The simple rules worked well on both sides. The daughter kept her side of the bargain and more: Even though she wasn't expected to, she usually called to let her mother know where she was and when she would be back. As for the mom, she once asked her daughter who it was she was talking to on the phone. "I was told, 'None of your business.' I have never done that again!"
At the end of the "visit," both mother and daughter agreed that living together again had been really hard but that the understanding of what the ground rules were helped.
A lot of articles I read on the subject of re-nesting--of boomerang children moving back home after living independently--list a host of rules to follow: set clear expectations regarding expenses and household chores; set a time limit; charge rent.

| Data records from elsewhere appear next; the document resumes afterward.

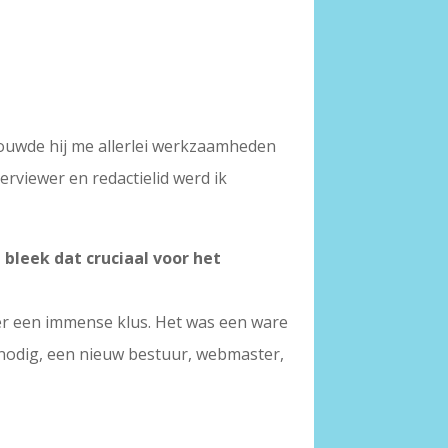
rouwde hij me allerlei werkzaamheden
erviewer en redactielid werd ik
 bleek dat cruciaal voor het
 er een immense klus. Het was een ware
t nodig, een nieuw bestuur, webmaster,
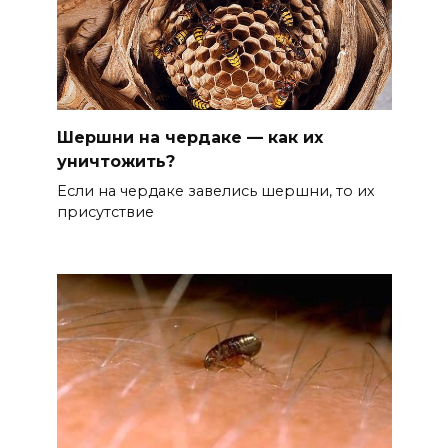
Шершни на чердаке — как их
уничтожить?
Если на чердаке завелись шершни, то их
присутствие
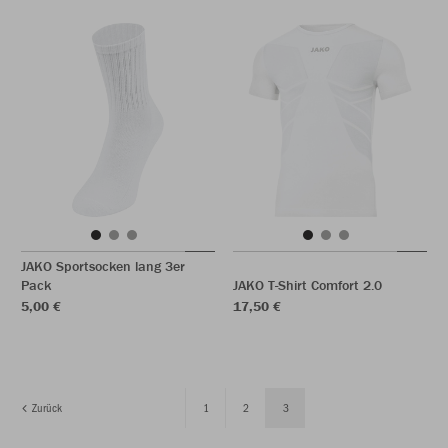
JAKO Sportsocken lang 3er
Pack
JAKO T-Shirt Comfort 2.0
5,00 €
17,50 €
Zurück
1
2
3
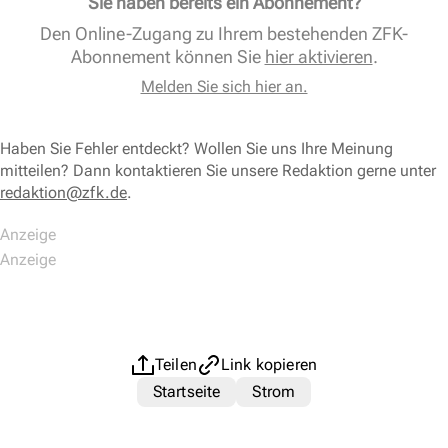
Sie haben bereits ein Abonnement?
Den Online-Zugang zu Ihrem bestehenden ZFK-
Abonnement können Sie
hier aktivieren
.
Melden Sie sich hier an.
Haben Sie Fehler entdeckt? Wollen Sie uns Ihre Meinung
mitteilen? Dann kontaktieren Sie unsere Redaktion gerne unter
redaktion@zfk.de
.
Teilen
Link kopieren
Startseite
Strom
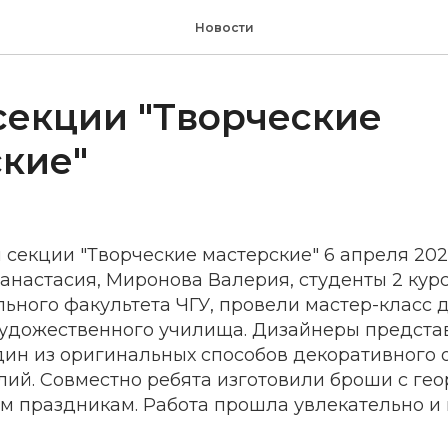
Новости
секции "Творческие
кие"
 секции "Творческие мастерские" 6 апреля 202
 анастасия, Миронова Валерия, студенты 2 кур
ьного факультета ЧГУ, провели мастер-класс 
художественного училища. Дизайнеры предста
один из оригинальных способов декоративного
лий. Совместно ребята изготовили броши с ге
м праздникам. Работа прошла увлекательно и 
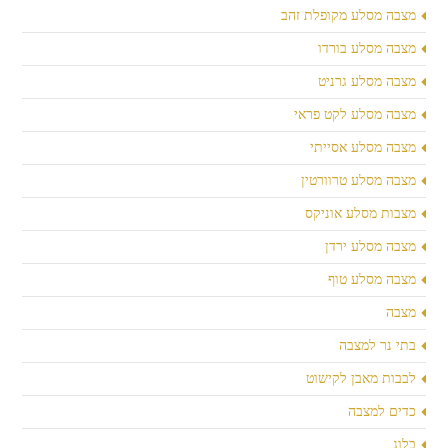
מצבה מסלע מקופלת זהב
מצבה מסלע בורדו
מצבה מסלע גרניט
מצבה מסלע לקט פראי
מצבה מסלע אסייתי
מצבה מסלע טרוורטין
מצבות מסלע אוניקס
מצבה מסלע ירדן
מצבה מסלע טוף
מצבה
בתי נר למצבה
לבבות מאבן לקישוט
כדים למצבה
בלוג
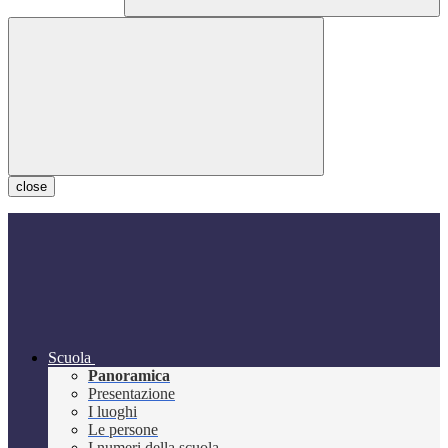
close
Scuola
Panoramica
Presentazione
I luoghi
Le persone
I numeri della scuola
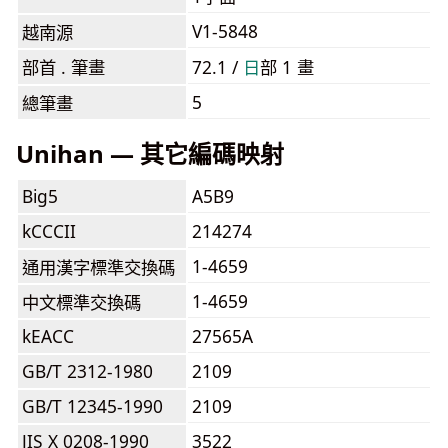
V1-5848
越南源
部首 . 筆畫
72.1 /
⽇
部 1 畫
5
總筆畫
Unihan — 其它編碼映射
Big5
A5B9
kCCCII
214274
1-4659
通用漢字標準交換碼
1-4659
中文標準交換碼
kEACC
27565A
GB/T 2312-1980
2109
GB/T 12345-1990
2109
JIS X 0208-1990
3522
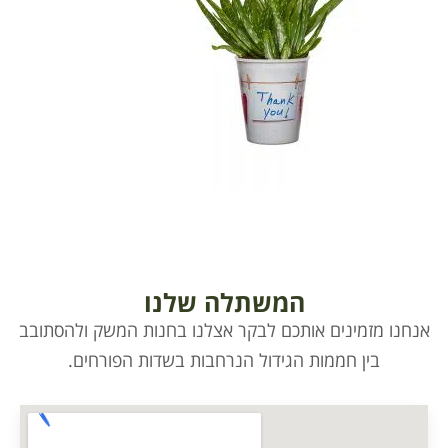
המשתלה שלנו
אנחנו מזמינים אותכם לבקר אצלנו בחנות המשק ולהסתובב
בין חממות הגידול הנרחבות בשדות הפורחים.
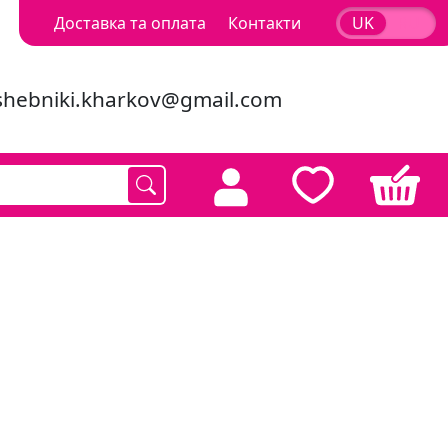
Доставка та оплата
Контакти
UK
RU
shebniki.kharkov@gmail.com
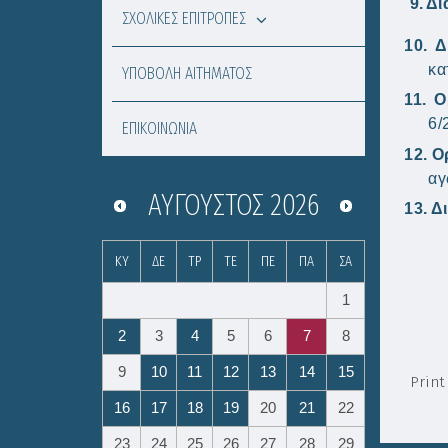
9.
Δι
ΣΧΟΛΙΚΕΣ ΕΠΙΤΡΟΠΕΣ
10.
Δ
κα
ΥΠΟΒΟΛΗ ΑΙΤΗΜΑΤΟΣ
11.
Ο
6/
ΕΠΙΚΟΙΝΩΝΙΑ
12.
Ο
αγ
ΑΎΓΟΥΣΤΟΣ
2026
13.
Δ
ΚΥ
ΔΕ
ΤΡ
ΤΕ
ΠΕ
ΠΑ
ΣΑ
1
2
3
4
5
6
7
8
9
10
11
12
13
14
15
Print
16
17
18
19
20
21
22
23
24
25
26
27
28
29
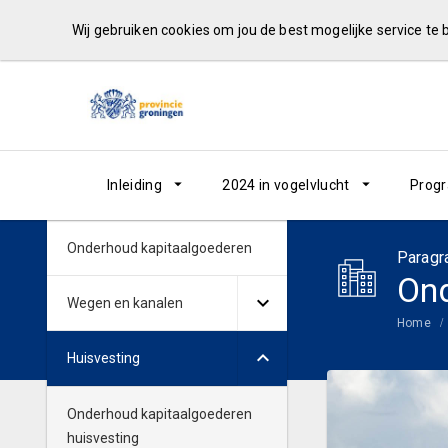
Wij gebruiken cookies om jou de best mogelijke service te
Inleiding
2024 in vogelvlucht
Prog
Onderhoud kapitaalgoederen
Paragr
Ond
Wegen en kanalen
Home
Huisvesting
Onderhoud kapitaalgoederen
huisvesting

And key to it all: Write it all out in an agreement. This is good, solid advice. Practical. Sound. But, frankly, if one of my children were moving back home, I can't see myself doing it. There would be so much emotional overload and this would just add to it. It makes more sense to put your finger on the hot buttons--we all know what ours and our children's are, or at least we should--and make an agreement to steer clear of them. Not stepping on each others toes is never easy. But at least spelling out what it is you would find most difficult for a long or short co-habitation is a start. And it probably has very little to do with how much rent they will or will not pay--unless money is one of the hot buttons.